Потом словесные оскорбления он счёл недостаточными, решил перейти к активным действиям, отбил горлышко у одной из бутылок и на нас двинулся. Наш водила, стоявший тут же у дверей, оттолкнул алкаша, но тот быстро поднялся и кинулся на «обидчика». Серёга увернулся, монтировкой, которую взял, как чувствовал, отразил руку буяна с «розочкой», крикнул нам: бегите! и попытался прижать его к стене.

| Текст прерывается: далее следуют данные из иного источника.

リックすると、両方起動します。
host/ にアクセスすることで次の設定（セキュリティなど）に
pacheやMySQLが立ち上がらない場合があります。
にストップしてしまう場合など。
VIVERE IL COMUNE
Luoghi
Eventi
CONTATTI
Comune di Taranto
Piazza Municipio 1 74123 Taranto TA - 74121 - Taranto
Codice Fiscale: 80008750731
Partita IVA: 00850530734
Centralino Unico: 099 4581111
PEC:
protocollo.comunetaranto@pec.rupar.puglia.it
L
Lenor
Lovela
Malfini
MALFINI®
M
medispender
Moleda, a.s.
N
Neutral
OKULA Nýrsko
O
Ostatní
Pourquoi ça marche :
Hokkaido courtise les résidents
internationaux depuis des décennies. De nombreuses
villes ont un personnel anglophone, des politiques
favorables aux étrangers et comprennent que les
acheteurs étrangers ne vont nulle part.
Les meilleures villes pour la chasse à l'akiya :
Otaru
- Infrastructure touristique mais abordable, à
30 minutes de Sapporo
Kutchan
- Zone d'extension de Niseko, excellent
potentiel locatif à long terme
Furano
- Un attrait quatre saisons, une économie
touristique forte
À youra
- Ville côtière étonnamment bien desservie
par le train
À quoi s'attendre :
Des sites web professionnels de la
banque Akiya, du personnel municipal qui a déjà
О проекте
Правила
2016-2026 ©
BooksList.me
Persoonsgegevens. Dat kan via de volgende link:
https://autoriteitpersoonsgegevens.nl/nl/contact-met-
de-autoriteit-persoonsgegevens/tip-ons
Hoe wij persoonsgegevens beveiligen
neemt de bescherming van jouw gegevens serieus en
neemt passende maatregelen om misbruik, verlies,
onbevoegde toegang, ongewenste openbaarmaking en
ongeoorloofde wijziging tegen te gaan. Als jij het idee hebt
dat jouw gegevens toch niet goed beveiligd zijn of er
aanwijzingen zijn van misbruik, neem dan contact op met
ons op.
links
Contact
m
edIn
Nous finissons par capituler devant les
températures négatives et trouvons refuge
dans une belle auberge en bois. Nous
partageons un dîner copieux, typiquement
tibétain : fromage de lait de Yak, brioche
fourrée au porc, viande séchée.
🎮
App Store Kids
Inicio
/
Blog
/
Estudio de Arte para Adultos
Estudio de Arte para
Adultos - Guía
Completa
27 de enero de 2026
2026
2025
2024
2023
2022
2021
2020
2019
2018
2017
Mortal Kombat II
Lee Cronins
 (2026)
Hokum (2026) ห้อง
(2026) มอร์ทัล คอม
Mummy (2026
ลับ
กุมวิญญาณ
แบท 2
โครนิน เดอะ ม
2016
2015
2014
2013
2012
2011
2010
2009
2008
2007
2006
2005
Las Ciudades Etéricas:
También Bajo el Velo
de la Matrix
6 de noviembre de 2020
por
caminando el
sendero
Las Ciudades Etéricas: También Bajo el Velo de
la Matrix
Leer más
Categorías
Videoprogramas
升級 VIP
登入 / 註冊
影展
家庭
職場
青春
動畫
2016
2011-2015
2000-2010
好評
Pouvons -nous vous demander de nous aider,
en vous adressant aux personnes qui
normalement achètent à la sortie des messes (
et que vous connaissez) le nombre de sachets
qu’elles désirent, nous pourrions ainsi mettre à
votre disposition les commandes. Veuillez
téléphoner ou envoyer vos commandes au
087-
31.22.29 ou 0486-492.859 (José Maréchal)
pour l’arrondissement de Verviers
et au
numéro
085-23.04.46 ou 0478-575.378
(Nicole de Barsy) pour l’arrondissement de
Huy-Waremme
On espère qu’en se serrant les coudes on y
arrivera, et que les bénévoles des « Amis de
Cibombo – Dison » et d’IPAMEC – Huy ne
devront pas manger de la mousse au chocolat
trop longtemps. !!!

А куда бежать? – дверь как раз перекрывает этот хмырь, вырывается и шарит по полу в поисках нового орудия. Ну, мы в окно и сиганули, и бегом к машине. Серёга за нами выскочил, сел за руль, вызывает полицию. Тут видим – безутешный вдовец пустился за нами вдогонку, в руке кусок какой-то трубы. Серёга сразу по газам и ходу. Поехали в отделение, заявление написать, по пути вызвали наряд, а заодно и психиатричку. Весёлая поездочка получилась, да.

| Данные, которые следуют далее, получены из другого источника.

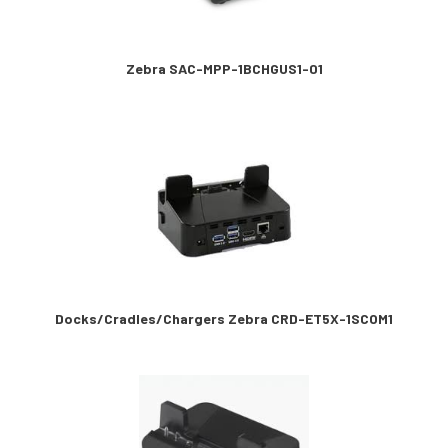
Zebra SAC-MPP-1BCHGUS1-01
Docks/Cradles/Chargers Zebra CRD-ET5X-1SCOM1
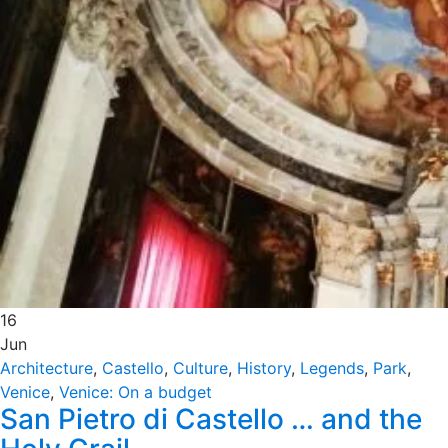
16
Jun
Architecture
,
Castello
,
Culture
,
History
,
Legends
,
Park
,
Venice
,
Venice: On a budget
San Pietro di Castello … and the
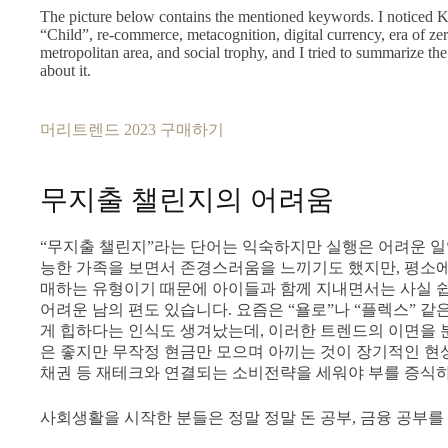
The picture below contains the mentioned keywords. I noticed K
“Child”, re-commerce, metacognition, digital currency, era of ze
metropolitan area, and social trophy, and I tried to summarize the
about it.
머리트렌드 2023 구매하기
무지출 챌린지의 어려움
“무지출 챌린지”라는 단어는 익숙하지만 실행은 어려운 일
능한 가족을 보면서 존경스러움을 느끼기도 했지만, 평소에
매하는 유형이기 때문에 아이들과 함께 지내면서는 사실 
어려운 남의 편도 있습니다. 요즘은 “욜로”나 “플렉스” 
게 힙하다는 인식도 생겨났는데, 이러한 트렌드의 이면을 
은 좋지만 무작정 현금만 모으며 아끼는 것이 장기적인 현
채권 등 재테크와 연결되는 소비전략을 세워야 부를 증식하
사회생활을 시작한 분들은 정말 정말 돈 공부, 금융 공부를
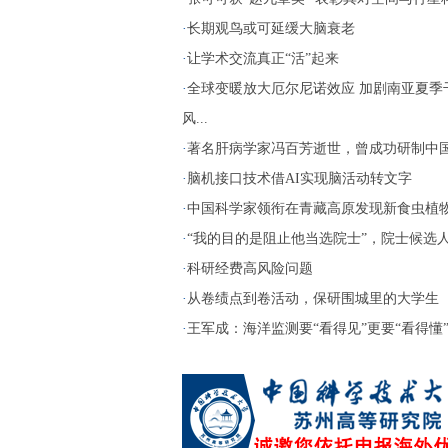
·
长期观鸟或可延缓大脑衰老
·
让学术交流真正“活”起来
·
全球变暖放大厄尔尼诺效应 加剧南亚夏季
风...
·
著名肝病学家冯百芳逝世，曾成功研制中国第
·
脑机接口技术借AI实现脑活动转文字
·
中国科学家领衔在青藏高原发现新食虫植
·
“我的目的是阻止他当选院士”，院士候选人两
·
科研经费高风险问题
·
从卷绩点到卷活动，保研围城里的大学生
·
王军成：海洋监测要“看得见”更要“看得懂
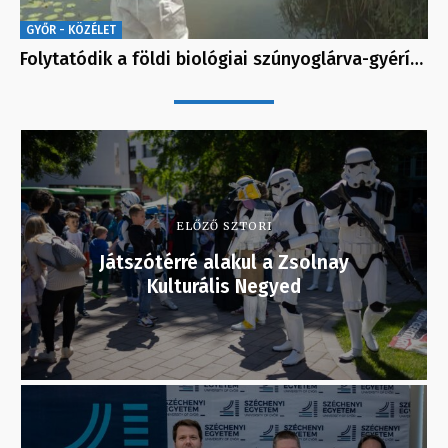
GYŐR - KÖZÉLET
Folytatódik a földi biológiai szúnyoglárva-gyérí…
ELŐZŐ SZTORI
Játszótérré alakul a Zsolnay
Kulturális Negyed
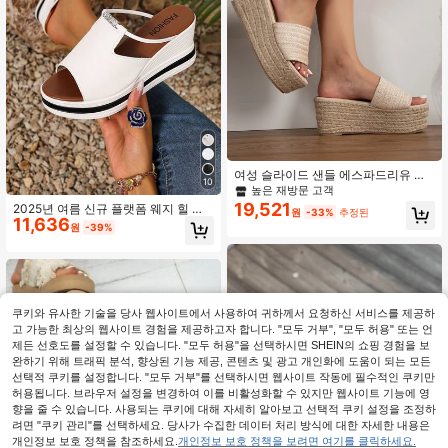
여성 슬라이드 샌들 에스파드리유 플
10
랫폼 슈즈, 봄 여름 의상
높은 재방문 고객
19,521
2025년 여름 신규 플랫폼 웨지 힐 여
원
-33%
추정된
11,636
성 샌들, 하이힐 여성 샌들, 슬립온 하
원
-39%
이힐 여성 신발, 패션 다용도 캐주얼
여성 슬라이드 샌들, 라인스톤 여성 샌
들, 아웃도어 비치 여성 샌들, 화이트
슬라이드 샌들, 보헤미안 여성 샌들
쿠키와 유사한 기술을 당사 웹사이트에서 사용하여 귀하께서 요청하신 서비스를 제공하
고 가능한 최상의 웹사이트 경험을 제공하고자 합니다. "모두 거부", "모두 허용" 또는 언
유사한 재고품 표시
모두 보기
제든 선호도를 설정할 수 있습니다. "모두 허용"을 선택하시면 SHEIN의 쇼핑 경험을 보
완하기 위해 트래픽 분석, 향상된 기능 제공, 콘텐츠 및 광고 개인화에 도움이 되는 모든
선택적 쿠키를 설정합니다. "모두 거부"를 선택하시면 웹사이트 작동에 필수적인 쿠키만
허용됩니다. 브라우저 설정을 변경하여 이를 비활성화할 수 있지만 웹사이트 기능에 영
향을 줄 수 있습니다. 사용되는 쿠키에 대해 자세히 알아보고 선택적 쿠키 설정을 조정하
려면 "쿠키 관리"를 선택하세요. 당사가 수집한 데이터 처리 방식에 대한 자세한 내용은
개인정보 보호 정책을 참조하세요.
개인정보 보호 정책을 보려면 여기를 클릭하세요.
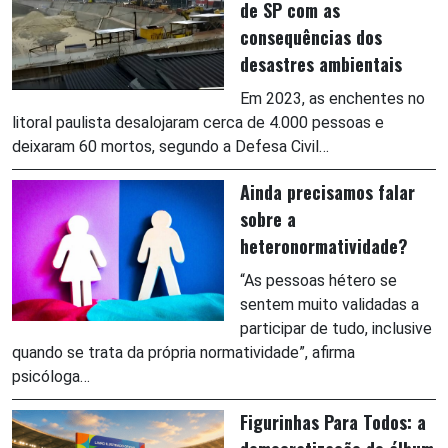
de SP com as
consequências dos
desastres ambientais
Em 2023, as enchentes no
litoral paulista desalojaram cerca de 4.000 pessoas e
deixaram 60 mortos, segundo a Defesa Civil…
Ainda precisamos falar
sobre a
heteronormatividade?
“As pessoas hétero se
sentem muito validadas a
participar de tudo, inclusive
quando se trata da própria normatividade”, afirma
psicóloga…
Figurinhas Para Todos: a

И вот мы так сидим, Антонина излагает всю эту леденящую душу историю, а я вижу – полковника не на шутку проняло, близко к сердцу воспринял наши передряги, как-то даже протрезвел, по-моему. Кулаком как стукнет по столу, за телефон схватился и вышел. Через несколько минут возвращается с каким-то сержантом, у того в руках коробка.
– Вот, девочки, это вам! – протягивает полковник нам с Антониной подарки: две настоящие полицейские дубинки! Серёге вручил третью, а в придачу электрошокер.

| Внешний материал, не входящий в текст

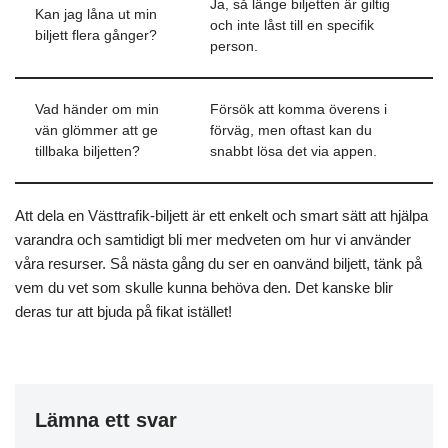
Ja, så länge biljetten är giltig
Kan jag låna ut min
och inte låst till en specifik
biljett flera gånger?
person.
Vad händer om min
Försök att komma överens i
vän glömmer att ge
förväg, men oftast kan du
tillbaka biljetten?
snabbt lösa det via appen.
Att dela en Västtrafik-biljett är ett enkelt och smart sätt att hjälpa
varandra och samtidigt bli mer medveten om hur vi använder
våra resurser. Så nästa gång du ser en oanvänd biljett, tänk på
vem du vet som skulle kunna behöva den. Det kanske blir
deras tur att bjuda på fikat istället!
Lämna ett svar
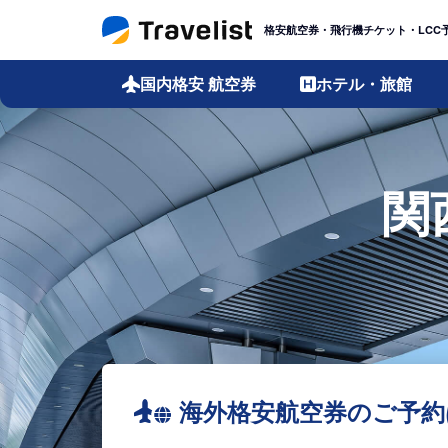
格安航空券・飛行機チケット・LCC
国内格安
航空券
ホテル・旅館
関
海外格安航空券のご予約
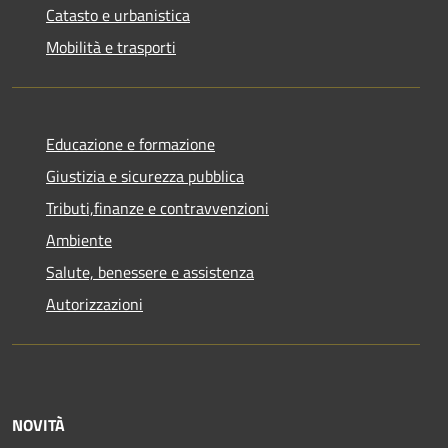
Catasto e urbanistica
Mobilità e trasporti
Educazione e formazione
Giustizia e sicurezza pubblica
Tributi,finanze e contravvenzioni
Ambiente
Salute, benessere e assistenza
Autorizzazioni
NOVITÀ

– Смотри, Серёга, за девчонок отвечаешь! Не подведи, брат! – поднял рюмку. – За прекрасных дам с добрым сердцем, золотыми руками и железными нервами!
На этом распрощался и уехал. Заглянули мы в коробку – а там целая куча баллончиков «черёмухи»! Взяли на свою бригаду три штуки, остальные девчонкам раздали, всем хватило. Так вот и получилось, что наша бригада стала самой крутой в смысле оружия самообороны, и на подстанции нас с Тоней стали именовать не иначе, как «бригада ТТ». И не один раз потом мы с теплом вспоминали благодарность настоящего полковника, многим его подарки впоследствии помогли избежать неприятностей, а то и увечий».